Because his old graphics card is a GTX 660 2Gb he thought that maybe i can run them in sli since i also have a GTX 660 2GB. My 660 is MSI and his is EVGA but after some research i found out that that shouldn't be a problem. The thing i am not so certain about is if my motherboard can support SLI.
I have a Z77A-G43 (MS-7758)
i've done some research about this too but there doesn't seem to be a clear answer on this.

does anyone know if i can run SLI on this Board?
 
Solution
Agreed. Nvidia requires 8x/8x. To my knowledge there are not (current?) 16x/4x SLI boards. I'm not sure why you haven't found a clear answer on this. It should be pretty obvious.
SLI specifically requires at least x8 PCI-E lanes in all GPU's in the system, regardless of actual bandwidth of the lanes (EG you can have a motherboard that supports X8/X8 on PCI-E 2.0 lanes and SLI will work happily, but will refuse to work if you say you have a mobo that ends up with X8/x4 PCI-E 3.0, even though X4 3.0 and x8 2.0 have the same data bandwidth).

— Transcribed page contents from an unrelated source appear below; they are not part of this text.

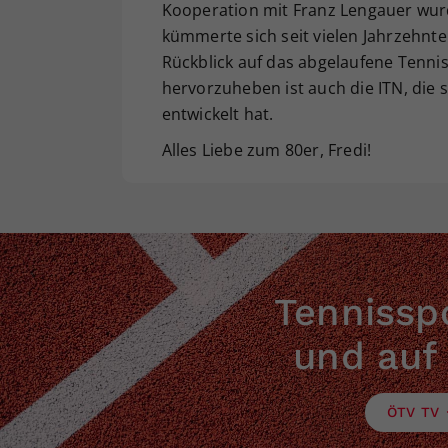
Kooperation mit Franz Lengauer wurd
kümmerte sich seit vielen Jahrzehnte
Rückblick auf das abgelaufene Tennis
hervorzuheben ist auch die ITN, die 
entwickelt hat.
Alles Liebe zum 80er, Fredi!
Tennisspo
und auf
ÖTV TV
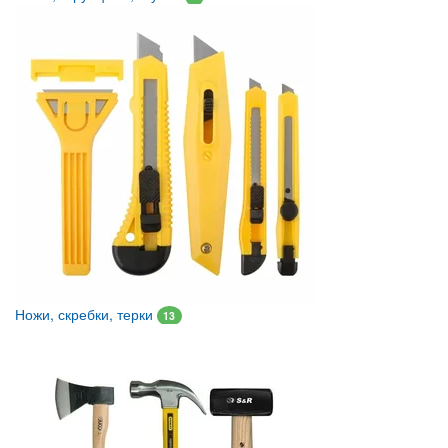
Ножи, скребки, терки
13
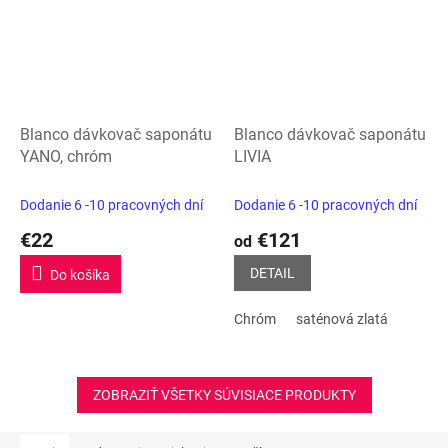
Blanco dávkovač saponátu
Blanco dávkovač saponátu
YANO, chróm
LIVIA
Dodanie 6 -10 pracovných dní
Dodanie 6 -10 pracovných dní
€22
€121
od
DETAIL
Do košíka
Chróm
saténová zlatá
ZOBRAZIŤ VŠETKY SÚVISIACE PRODUKTY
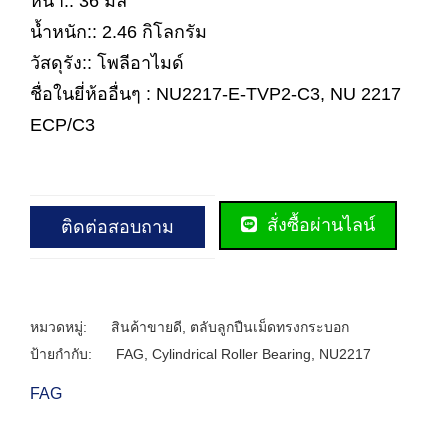
หนา:: 36 มิล
น้ำหนัก:: 2.46 กิโลกรัม
วัสดุรัง:: โพลีอาไมด์
ชื่อในยี่ห้ออื่นๆ : NU2217-E-TVP2-C3, NU 2217
ECP/C3
สั่งซื้อผ่านไลน์
ติดต่อสอบถาม
หมวดหมู่:
สินค้าขายดี
,
ตลับลูกปืนเม็ดทรงกระบอก
ป้ายกำกับ:
FAG
,
Cylindrical Roller Bearing
,
NU2217
FAG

You will need to upgrade your motherboard to one that explicitly states it is SLI compatible to SLI. Xfire is much less stringent on the requirements, but I have heard of issues with Crossfire at x16/x4 configuration due to the massive bandwidth difference between the x4 and x16 (in addition that x4 is part of southbridge lanes which is controlled by the mobo, where x16 are northbridge, CPU controlled).
 
thanks for all the answers guys. Just one more question: Price/performance-wise would it be better to save for a 970 myself or should i buy a new motherboard for the 2 660s. i dont wanna OC so i dont need special features for that.

further my system has

i5-3570K
8Gb Ram
 


If the 660 by itself isn't cutting it, it's better to save for a 970. You don't want to invest in a new motherboard that is now a couple generations old (don't feel bad, I have a Z77 myself). Single-GPU solutions are generally preferable.
 
I would also pick a single 970, but for a different reason: economy, convenience of upgrade and impending new chips.

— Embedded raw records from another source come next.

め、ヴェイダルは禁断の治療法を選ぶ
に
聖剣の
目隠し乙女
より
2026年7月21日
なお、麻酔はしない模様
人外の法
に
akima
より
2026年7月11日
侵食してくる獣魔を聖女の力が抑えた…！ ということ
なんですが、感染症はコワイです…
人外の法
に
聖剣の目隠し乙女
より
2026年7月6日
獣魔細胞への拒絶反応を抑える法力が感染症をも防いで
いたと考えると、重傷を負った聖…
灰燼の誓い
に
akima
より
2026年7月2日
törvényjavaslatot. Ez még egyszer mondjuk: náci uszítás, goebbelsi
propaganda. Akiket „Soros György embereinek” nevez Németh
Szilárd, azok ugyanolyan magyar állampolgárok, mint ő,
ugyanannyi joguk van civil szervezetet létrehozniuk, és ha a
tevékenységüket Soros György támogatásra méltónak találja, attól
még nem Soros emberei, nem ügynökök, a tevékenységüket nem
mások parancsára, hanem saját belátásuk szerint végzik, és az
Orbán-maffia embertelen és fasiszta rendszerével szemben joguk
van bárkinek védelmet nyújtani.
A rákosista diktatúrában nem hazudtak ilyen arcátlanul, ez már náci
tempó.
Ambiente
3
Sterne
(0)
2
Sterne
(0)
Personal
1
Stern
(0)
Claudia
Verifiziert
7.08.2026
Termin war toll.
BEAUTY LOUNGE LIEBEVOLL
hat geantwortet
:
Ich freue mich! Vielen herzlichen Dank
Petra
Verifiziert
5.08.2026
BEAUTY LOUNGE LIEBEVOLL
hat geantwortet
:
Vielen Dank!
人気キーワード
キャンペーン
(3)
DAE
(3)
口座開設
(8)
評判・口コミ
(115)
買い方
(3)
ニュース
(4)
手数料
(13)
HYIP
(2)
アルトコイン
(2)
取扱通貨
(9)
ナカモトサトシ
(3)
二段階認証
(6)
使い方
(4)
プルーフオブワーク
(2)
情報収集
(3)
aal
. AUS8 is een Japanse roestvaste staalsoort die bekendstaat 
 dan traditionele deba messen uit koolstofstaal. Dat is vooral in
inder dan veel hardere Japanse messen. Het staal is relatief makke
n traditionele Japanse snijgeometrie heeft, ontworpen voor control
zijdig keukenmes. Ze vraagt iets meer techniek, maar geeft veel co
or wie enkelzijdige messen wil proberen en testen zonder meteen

It'll be more economical to just simply save up for 970 than it is to get an additional 660 and a new motherboard for SLI (you might even need a new PSU too), besides 660's VRAM is no longer enough for recent games and SLI does not alleviate VRAM bottlenecks. Plus, 660 has been EoL'ed for a while, so any 660 you buy now would be at least 2 years old, even unopened (700 series was launched in May 2013).

Also, with Skylake almost literally around the corner, you may also want to see what Skylake offers before buying a new motherboard.

Generally, I'd recommend that, if you want to go SLI, do it when you are doing a complete rebuild, and go SLI immediately. SLI is often a poor upgrade path, and gets worse as time goes by. I went SLI 970's instead of a single 980 because a single 980 was not enough for 1440p, and I went for it straight away.